Handling conflict – what the leader can do

Conflict is a natural aspect of interpersonal interactions and can foster better decisions when harnessed properly. In today’s context, where the external environment is in churn, taking charge of the turbulence in the team is critical. We recommend the following steps:

  • Deepen your understanding of the situation by getting feedback from others in the organization and outside rather than relying on one or two points of view
  • Ensure everyone feels heard. This is particularly vital in a time of stress or goal/ model pivot when individuals can feel unsettled or disenfranchised by the new situation
  • Acknowledge emotions that people are going through. The only way they will share how they feel is if they find acceptance
  • Be aware of how you yourself feel about the conflict. Leaders often operate out of their own relationship with conflict (avoidance, etc.) instead of what the company really needs
  • It must always be ‘about the company’. Decisions must be taken from the lens of what is best for the organization and there must be transparency of the criteria used to decide. All disagreements must be approached with the view that people contribute with the same sentiment
  • Deliberately find ways back to equity. Everyone in the team needs to understand that decisions will be based on the issue and not based on who has the leader’s ear
  • Put the onus of resolving it on the involved parties. Call out the conflict and tell those involved that you expect them to thrash it out and come back with a solution that is collectively agreed upon
  • Leverage your team to collectively solve conflicts together. For e.g., ideas proposed are debated together and decisions embraced democratically must be adhered to
  • Bring in a mediator. A mentor/ coach – a third party who can facilitate a dialogue between those involved
  • Train your team to communicate with minimum judgment or at least acknowledge their judgment/bias. How questions are framed, how opinions are stated will set the tone for staying on topic and not making disagreements personal
  • Take a break. Sometimes when things get heated, insist everyone walk away and come to it after sleeping on it. The break can help people see the situation in a fresher, more conciliatory perspective

An interesting method we used with another client organization is for the heads of businesses to take each other’s places and present the role of that function. That is, the Sales head presented from Op’s point of view, and Ops presented from Finance’s point of view. This pushed the team to look at the issue a lot more than personalities. And the conflict that surfaced turned out to be a process bottleneck which was resolved by the leader by hiring a central resource who would ‘project-manage’ the flow of work across teams.

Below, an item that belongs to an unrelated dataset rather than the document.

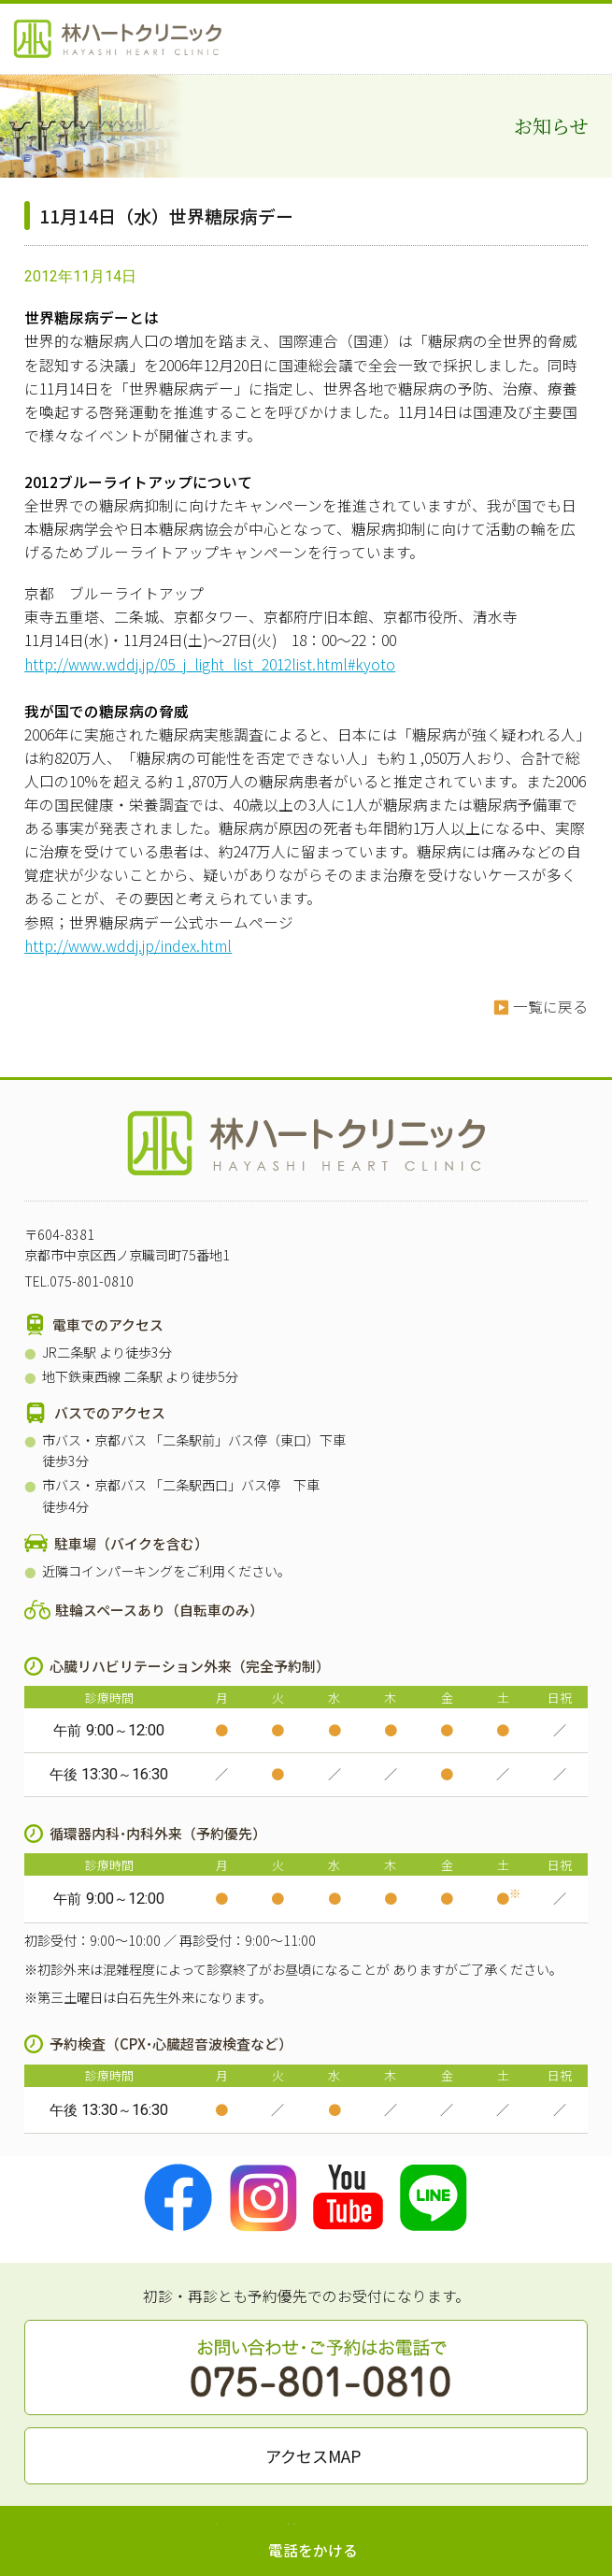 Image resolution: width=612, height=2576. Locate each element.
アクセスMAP (313, 2456)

Employees are currently faced with a mix of systemic uncertainty, business volatility and personal anxiety and this plays out in team dynamics. These are times when leaders need to show particular sensitivity to the team’s sense of the collective and remain open to trying different ways of managing conflict. As any ship captain from the adventure stories of our childhood would tell you, it is how you keep mutiny at bay, the worst storms weathered with minimum loss and new lands and fortunes found.